→ EXERCISE INPUTS:
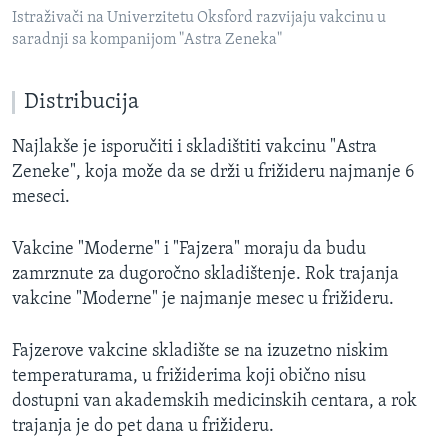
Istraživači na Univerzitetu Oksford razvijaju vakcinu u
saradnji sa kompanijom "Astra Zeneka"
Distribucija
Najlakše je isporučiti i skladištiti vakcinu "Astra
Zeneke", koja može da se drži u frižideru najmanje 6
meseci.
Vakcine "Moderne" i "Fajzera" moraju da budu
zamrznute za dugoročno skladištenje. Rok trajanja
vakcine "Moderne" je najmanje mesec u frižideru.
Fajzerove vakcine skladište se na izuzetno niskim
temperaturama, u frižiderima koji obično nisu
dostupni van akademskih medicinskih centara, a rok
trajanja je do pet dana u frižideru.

...

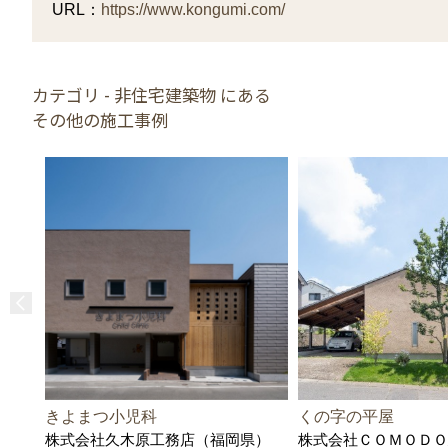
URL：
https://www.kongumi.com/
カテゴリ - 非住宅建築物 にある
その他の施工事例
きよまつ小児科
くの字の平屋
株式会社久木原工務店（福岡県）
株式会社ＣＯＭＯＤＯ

---

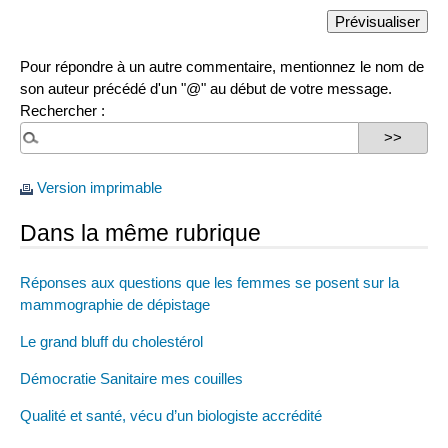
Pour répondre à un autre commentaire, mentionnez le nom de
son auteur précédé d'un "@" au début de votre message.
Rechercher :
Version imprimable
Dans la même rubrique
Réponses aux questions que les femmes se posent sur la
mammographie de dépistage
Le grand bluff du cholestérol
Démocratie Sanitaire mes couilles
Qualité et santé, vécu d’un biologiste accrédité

→ WORK INSTRUCTION: Begin with the line above that has "Réponses aux questions" and continue through the line that has "Qualité et santé, vécu", setting each one down exactly. Stop there.

→ EXERCISE ANSWER:
Réponses aux questions que les femmes se posent sur la
mammographie de dépistage
Le grand bluff du cholestérol
Démocratie Sanitaire mes couilles
Qualité et santé, vécu d’un biologiste accrédité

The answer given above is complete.